We parked in newly metalled Cooks Hole Road over looking Hilly Fields Park.
It used to be a favourite parking place for courting couples. Not sure if that this still happens or not. Our dog, Merlin, liked staying at the kennels at the end of the road. He always greeted any kennel maids we met in the park.
He was a Durham lurcher and used to love running around here. He would tease other dogs by letting them catch him up and, just as they were going to nip his tail, he would streak away. He died some years a go but I always think of him when visiting Hilly Fields.
There is a back gate into the cemetery which is fun to use.
The cherub marks the grave of a boy who died in 1954 when I was just 11. Seeing children’s graves always makes me sad.
A couple more images:
The one on the right has houses from the 1930s in the background.
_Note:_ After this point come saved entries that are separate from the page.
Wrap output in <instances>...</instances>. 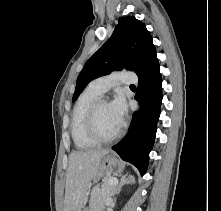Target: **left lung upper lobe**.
I'll use <instances>...</instances> for the list:
<instances>
[{"label":"left lung upper lobe","mask_w":221,"mask_h":211,"mask_svg":"<svg viewBox=\"0 0 221 211\" xmlns=\"http://www.w3.org/2000/svg\"><path fill=\"white\" fill-rule=\"evenodd\" d=\"M155 54L151 34L144 23L132 16L121 18L111 38L86 62L77 78L72 102L90 81L114 70L125 67L138 75Z\"/></svg>","instance_id":"left-lung-upper-lobe-1"}]
</instances>
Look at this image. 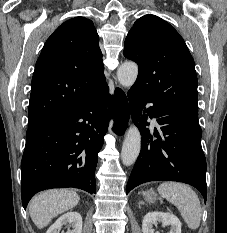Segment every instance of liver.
I'll use <instances>...</instances> for the list:
<instances>
[{"label":"liver","mask_w":227,"mask_h":233,"mask_svg":"<svg viewBox=\"0 0 227 233\" xmlns=\"http://www.w3.org/2000/svg\"><path fill=\"white\" fill-rule=\"evenodd\" d=\"M80 200L79 195L66 189L41 192L29 203V213L37 228L42 229L59 214L75 207Z\"/></svg>","instance_id":"obj_1"}]
</instances>
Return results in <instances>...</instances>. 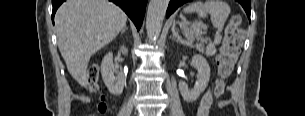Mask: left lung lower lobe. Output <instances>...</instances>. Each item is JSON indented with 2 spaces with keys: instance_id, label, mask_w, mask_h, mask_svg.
I'll return each instance as SVG.
<instances>
[{
  "instance_id": "left-lung-lower-lobe-1",
  "label": "left lung lower lobe",
  "mask_w": 305,
  "mask_h": 116,
  "mask_svg": "<svg viewBox=\"0 0 305 116\" xmlns=\"http://www.w3.org/2000/svg\"><path fill=\"white\" fill-rule=\"evenodd\" d=\"M189 1L191 0H170L166 17H169L179 6ZM238 2L243 6L248 17L250 18L251 0H239Z\"/></svg>"
}]
</instances>
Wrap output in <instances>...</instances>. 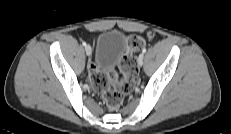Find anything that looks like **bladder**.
Returning a JSON list of instances; mask_svg holds the SVG:
<instances>
[{"label": "bladder", "mask_w": 231, "mask_h": 134, "mask_svg": "<svg viewBox=\"0 0 231 134\" xmlns=\"http://www.w3.org/2000/svg\"><path fill=\"white\" fill-rule=\"evenodd\" d=\"M126 48L125 35L118 30L101 32L96 40L94 63L98 70L109 73Z\"/></svg>", "instance_id": "1"}]
</instances>
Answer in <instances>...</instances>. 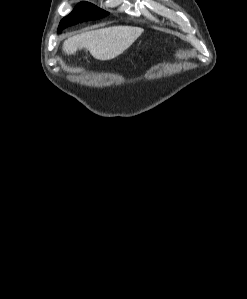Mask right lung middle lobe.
I'll return each instance as SVG.
<instances>
[{"label":"right lung middle lobe","mask_w":247,"mask_h":299,"mask_svg":"<svg viewBox=\"0 0 247 299\" xmlns=\"http://www.w3.org/2000/svg\"><path fill=\"white\" fill-rule=\"evenodd\" d=\"M106 15H108V13L97 6L88 2H81L68 16L61 20L58 33H61L66 27L88 20L99 19Z\"/></svg>","instance_id":"right-lung-middle-lobe-1"}]
</instances>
The one below shows high-rise flats built in the late 60s early 70s. Valerie lived there for a while and tells me that the view was magnificent especially when mist started to fill the hollows.
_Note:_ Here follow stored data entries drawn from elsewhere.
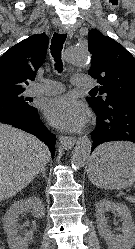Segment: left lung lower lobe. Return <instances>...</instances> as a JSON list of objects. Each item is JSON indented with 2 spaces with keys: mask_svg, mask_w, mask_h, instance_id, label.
I'll use <instances>...</instances> for the list:
<instances>
[{
  "mask_svg": "<svg viewBox=\"0 0 135 249\" xmlns=\"http://www.w3.org/2000/svg\"><path fill=\"white\" fill-rule=\"evenodd\" d=\"M97 115L95 130L91 133V152L101 143L126 140L135 143V102H112L106 108L91 106Z\"/></svg>",
  "mask_w": 135,
  "mask_h": 249,
  "instance_id": "0a47b994",
  "label": "left lung lower lobe"
}]
</instances>
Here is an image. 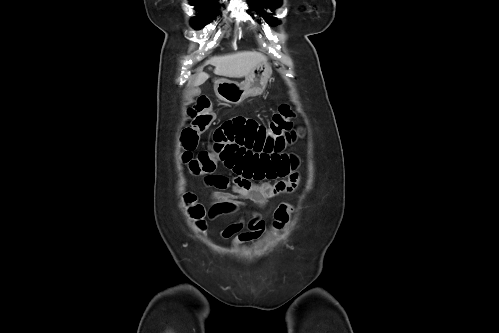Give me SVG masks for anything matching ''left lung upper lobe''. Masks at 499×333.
<instances>
[{
  "instance_id": "1",
  "label": "left lung upper lobe",
  "mask_w": 499,
  "mask_h": 333,
  "mask_svg": "<svg viewBox=\"0 0 499 333\" xmlns=\"http://www.w3.org/2000/svg\"><path fill=\"white\" fill-rule=\"evenodd\" d=\"M259 2V10L263 12L264 17H269V20L267 21L270 25L275 26L278 24V21L274 18H271V16L266 15V13L262 10L261 6L265 8H276L280 5L281 1L280 0H254L252 3H250L251 7L254 4H257Z\"/></svg>"
}]
</instances>
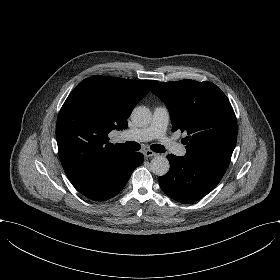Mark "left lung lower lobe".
<instances>
[{"label": "left lung lower lobe", "instance_id": "left-lung-lower-lobe-1", "mask_svg": "<svg viewBox=\"0 0 280 280\" xmlns=\"http://www.w3.org/2000/svg\"><path fill=\"white\" fill-rule=\"evenodd\" d=\"M170 169L159 177L162 190L181 203L197 201L212 191L222 179L228 166L187 157L167 155Z\"/></svg>", "mask_w": 280, "mask_h": 280}]
</instances>
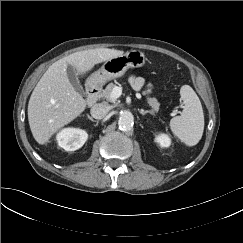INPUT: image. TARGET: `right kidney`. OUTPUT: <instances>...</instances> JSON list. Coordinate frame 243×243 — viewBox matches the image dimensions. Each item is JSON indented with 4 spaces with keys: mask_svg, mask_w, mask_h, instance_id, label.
<instances>
[{
    "mask_svg": "<svg viewBox=\"0 0 243 243\" xmlns=\"http://www.w3.org/2000/svg\"><path fill=\"white\" fill-rule=\"evenodd\" d=\"M87 138V132L79 128H64L56 135L58 145L66 151H75L81 148Z\"/></svg>",
    "mask_w": 243,
    "mask_h": 243,
    "instance_id": "right-kidney-1",
    "label": "right kidney"
}]
</instances>
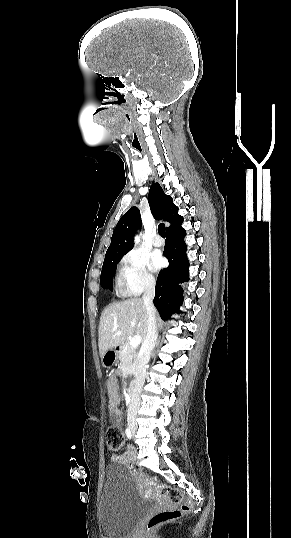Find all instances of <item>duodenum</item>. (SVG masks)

The next weekend we decided to park again in Cooks Hole Road and walk along by Maidens Brook to Fourteen Arches which is a wonderful brick-built viaduct on the Hertford railway loop. I have subsequently discovered that it proper name is the Rendleshem Viaduct though I have not been able to find out who Rendleshem was. We were amazed to discover how the meanders of Maidens Brook ( I prefer this name to the other used, Turkey Brook) have become even more pronounced. It is about 40 years since we were last there.
And the path was very overgrown and we almost couldn’t get through! When we did, to our dismay, we found the viaduct to be fenced off! We had been looking forward to standing underneath them to admire the brick work and shout at the echoes.
A close up view.
The way back was easier as the road to the Strayfield part of the cemetery ran by here.
Valerie told me the story of how, before the war, her father had found a suicide hanging from the trees in front of the viaduct. He and his friend were looking at the row of straight-trunked trees when they noticed one swaying. They went to investigate and found a man hanging from a branch. It must have been a terrible experience for them. This inspired a poem which I give below. Writing the blog called for a poem so it is an early draft and will change as I re-write and edit.
Properly Known as Rendleshem Viaduct
The distant trees were once straight, not unruly and tangled
as they are today but the two boys could see that one swayed.
They found a body hanging from a branch; suicide.
I was never told who he was or why he struggled to loop a rope
from a high limb, or what pain he suffered, eighty years ago
that was greater than that of a hangman’s noose.
Forty years ago I could stand under the arches, shout at the echo.
Now access is denied by a neat, green and steel palisade.
I went to see them today, searching for the memory of that slim
bushy-bearded man that was me; now grey-bearded, plump.
I could only catch a shadow, see the viaduct through trees,
listen to the trains pass but not the rumble heard from under
the great and beautiful arches, brick-built over Maidens Brook,
to serve the Hertford loop, more than one hundred years ago.
© Anthony Fisher January 2019
New Southgate Cemetery is huge, 64 acres! We were first there for the funeral of a neighbour who was here when we first moved in and I miss her. She was Hindu and, though a sad occasion, I was interested in the nature of the service and the wake. We could see that the cemetery was an interesting mix of age and styles so planned to re-visit.
The sheer size is staggering. Here are a couple of images that give some idea of how it stretches into the distance.
The cemetery is roughly circular and laid out in sections for different groups. There is a map which shows this. One small area is Italian with a long mausoleum with crypts looking like drawers in a chest. I saw these near Sienna in Tuscany well over 5o years ago.
One section is beautifully overgrown.
It looks as if cowled monks are rising from their tombs,
and here an angel is weeping at the neglect and desolation.
Just a couple more:
and this is a section which must be Victorian graves when the cemetery was first opened In 1856 probably as a result of a series of the 19th century Acts governing burials.
On the way home we stopped in Winchmore Hill so I could photograph a tree laden with mistletoe. I can remember how amazed I was to see just one bunch; look at it now! The mistletoe website, see link, suggests that it is spreading as continental black caps are overwintering in England now and they are very efficient at spreading mistletoe seeds. Whatever the reason it is great to see.